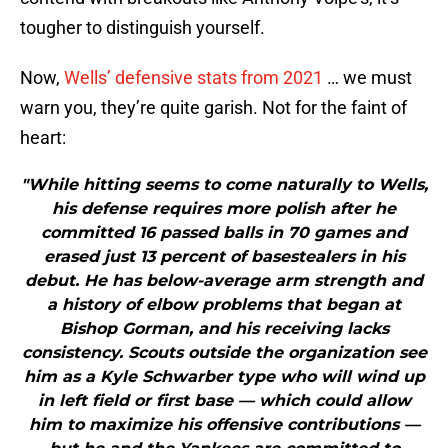
tougher to distinguish yourself.
Now,
Wells’ defensive stats from 2021
… we must
warn you, they’re quite garish. Not for the faint of
heart:
"While hitting seems to come naturally to Wells,
his defense requires more polish after he
committed 16 passed balls in 70 games and
erased just 13 percent of basestealers in his
debut. He has below-average arm strength and
a history of elbow problems that began at
Bishop Gorman, and his receiving lacks
consistency. Scouts outside the organization see
him as a Kyle Schwarber type who will wind up
in left field or first base — which could allow
him to maximize his offensive contributions —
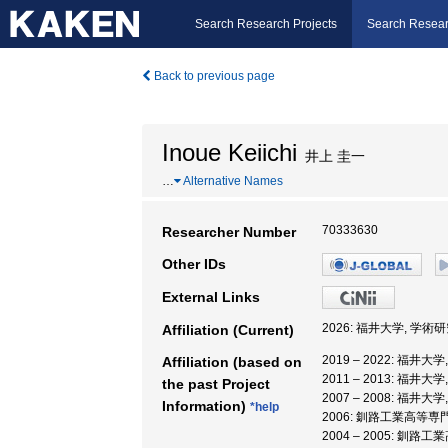
Search Research Projects
Search Resear
Back to previous page
Inoue Keiichi
井上 圭一
…
Alternative Names
70333630
Researcher Number
Other IDs
External Links
2026: 福井大学, 学
Affiliation (Current)
2019 – 2022: 福
Affiliation (based on
2011 – 2013: 福井大
the past Project
2007 – 2008: 福井
Information)
*help
2006: 釧路工業高等専
2004 – 2005: 釧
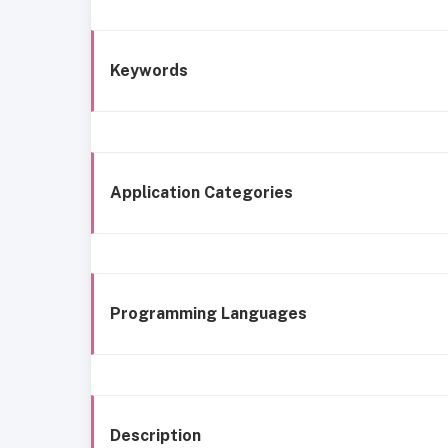
Keywords
Application Categories
Programming Languages
Description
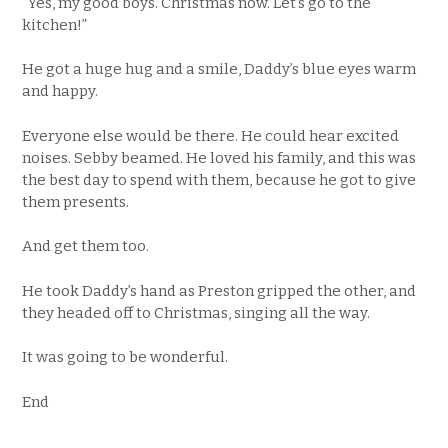
“Yes, my good boys. Christmas now. Let’s go to the
kitchen!”
He got a huge hug and a smile, Daddy’s blue eyes warm
and happy.
Everyone else would be there. He could hear excited
noises. Sebby beamed. He loved his family, and this was
the best day to spend with them, because he got to give
them presents.
And get them too.
He took Daddy’s hand as Preston gripped the other, and
they headed off to Christmas, singing all the way.
It was going to be wonderful.
End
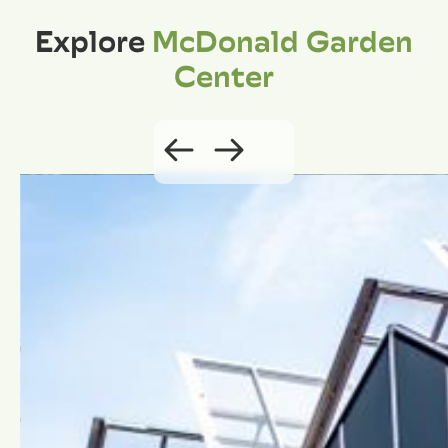
Explore
McDonald Garden
Center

··········

Task instructions: Repeat every entry exactly, but leave out the pictures.

Solution to this exercise:
tougher to distinguish yourself.
Now,
Wells’ defensive stats from 2021
… we must
warn you, they’re quite garish. Not for the faint of
heart:
"While hitting seems to come naturally to Wells,
his defense requires more polish after he
committed 16 passed balls in 70 games and
erased just 13 percent of basestealers in his
debut. He has below-average arm strength and
a history of elbow problems that began at
Bishop Gorman, and his receiving lacks
consistency. Scouts outside the organization see
him as a Kyle Schwarber type who will wind up
in left field or first base — which could allow
him to maximize his offensive contributions —
Search Research Projects
Search Resear
Back to previous page
Inoue Keiichi
井上 圭一
…
Alternative Names
70333630
Researcher Number
Other IDs
External Links
2026: 福井大学, 学
Affiliation (Current)
2019 – 2022: 福
Affiliation (based on
2011 – 2013: 福井大
the past Project
2007 – 2008: 福井
Information)
*help
2006: 釧路工業高等専
2004 – 2005: 釧
Keywords
Application Categories
Programming Languages
Description
“Yes, my good boys. Christmas now. Let’s go to the
kitchen!”
He got a huge hug and a smile, Daddy’s blue eyes warm
and happy.
Everyone else would be there. He could hear excited
noises. Sebby beamed. He loved his family, and this was
the best day to spend with them, because he got to give
them presents.
And get them too.
He took Daddy’s hand as Preston gripped the other, and
they headed off to Christmas, singing all the way.
It was going to be wonderful.
End
Explore
McDonald Garden
Center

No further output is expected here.